Bayard Rustin and his long time partner, Walter Naegle.To me, the real answer comes back to Bayard Rustin. Dr. King was pressured to distance himself from Rustin, to disavow him, to remove him from leadership positions within King’s organizations. When, before the March On Washington, a U.S. Senator read the full police report about Rustin’s arrest in 1953 into the Congressional Record, including Rustin’s guilty plea to the sodomy charge, along with statements from Rustin’s FBI file in admitting several times to being a homosexual, virtually no one would have faulted Dr. King if he had removed Rustin from his position. In fact, the then-president of the NAACP begged Dr. King to, at the very least, not publicly acknowledge Rustin’s role in organizing the march.
Dr. King did none of those things. When Life magazine interviewed King about the March, Dr. King credited Rustin and A. Philip Randolph as the organizers, which led to Ruston and Randolph appearing on the cover photograph of the magazine.
I could include many more quotes from members of Dr. King’s family and other leaders of the movement, but I think Dr.
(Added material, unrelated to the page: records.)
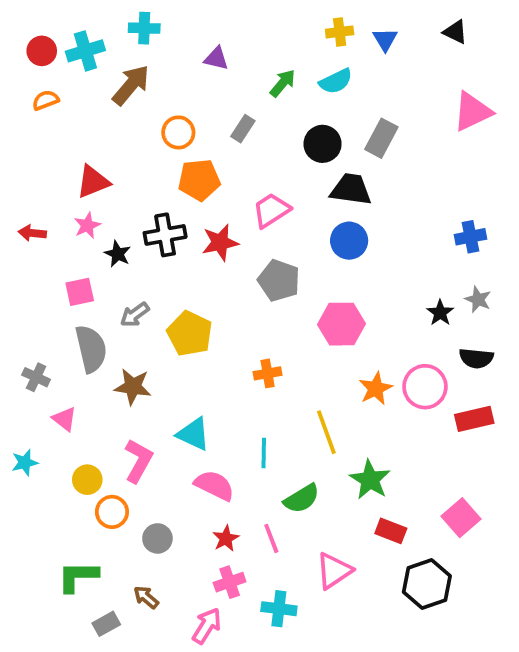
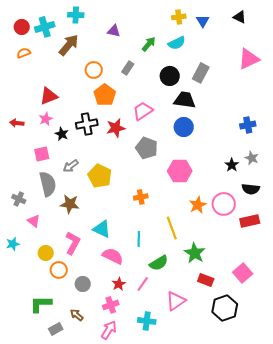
orange pentagon: (199, 180) -> (105, 95), turned -30
pink line: (271, 538) -> (143, 284), turned 56
pink cross: (230, 582) -> (111, 305), moved

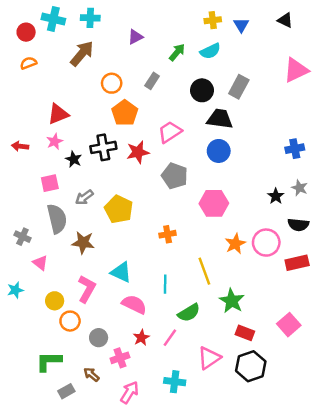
cyan cross: (45, 27) -> (53, 19), moved, turned 30
purple triangle: (114, 31) -> (135, 37), turned -40
pink cross: (111, 305) -> (120, 358), moved
black hexagon: (225, 308) -> (251, 366), moved

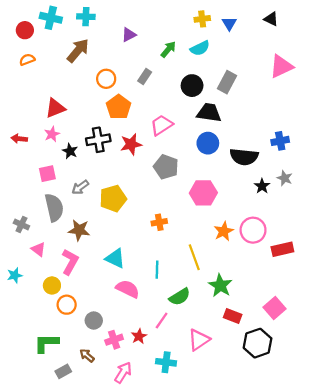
yellow pentagon: (119, 209) -> (113, 199), turned 30
black semicircle: (298, 225) -> (244, 157), moved, size x1.4
pink L-shape: (87, 289) -> (70, 262), moved
red star: (141, 338) -> (139, 336), moved
black hexagon: (251, 366) -> (258, 343), moved

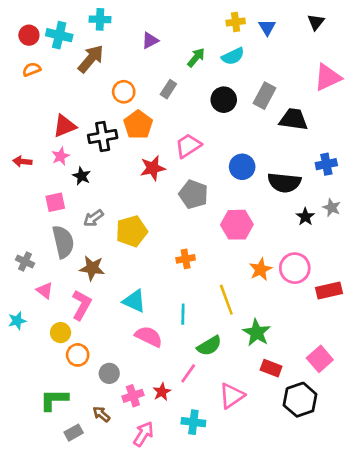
cyan cross: (51, 18) -> (59, 35), moved
black triangle: (271, 19) -> (316, 22), turned 42
black trapezoid: (209, 113) -> (293, 119), moved
black cross: (98, 140) -> (103, 136), moved

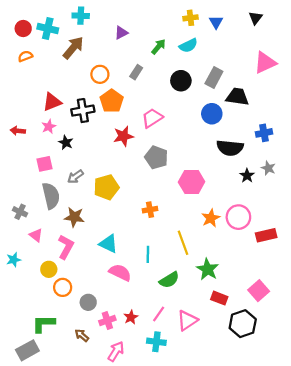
blue circle: (242, 167) -> (212, 114), moved
pink line: (188, 373) -> (159, 314), moved
gray rectangle: (74, 433) -> (27, 350), moved, size x1.5

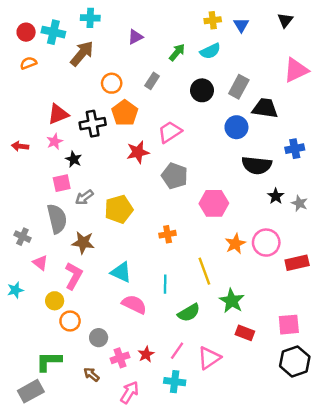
pink square: (45, 164) -> (62, 183), moved
gray star: (268, 168) -> (299, 203), moved
pink square: (259, 291) -> (289, 325), turned 36
black hexagon: (243, 324) -> (295, 361), moved

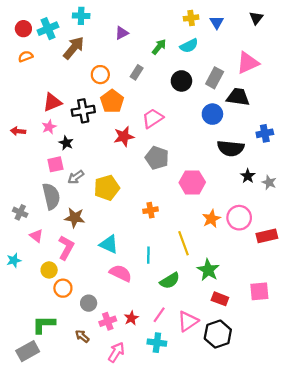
cyan cross: (53, 32) -> (48, 29), turned -36
pink triangle: (296, 70) -> (248, 63), moved
black hexagon: (295, 361) -> (218, 334), moved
King’s actions toward Rustin tell the story.
Things change. (Click to embiggen)Just a couple of weeks ago, a spokesperson for another one of the anti-gay hate groups out there (I don’t remember whether it was the National Association for Research and Therapy of Homosexuality, or National Organization for Marriage, or American Family Association, or Coalition of Conscience, or Focus on the Family, or Public Advocate of the United States, or Abiding Truth Ministries… I just can’t keep up with them all!) was on someone’s program repeating the claim that the vast majority of Americans oppose Marriage Equality. Just as only a few months ago a different guy was on another program insisting that “every time this question has been put to the voters, they have rejected it!” Both of them are apparently in deep denial of the fact that polls in the middle of last year showed that now a clear majority of Americans support extended full legal marriage to same sex couples, and more than two-thirds approve of civil unions or marriage. And they seem to be in deep denial of the four states that did not reject marriage equality when put to a vote of the people in 2012.
Now, only three of those four states approved ballot measures enacting marriage equality, while the fourth state rejected a constitutional ban on such marriage by a good margin. But a healthy majority of votes refusing to ban same sex marriage certainly falls into the category of “not rejecting” marriage equality.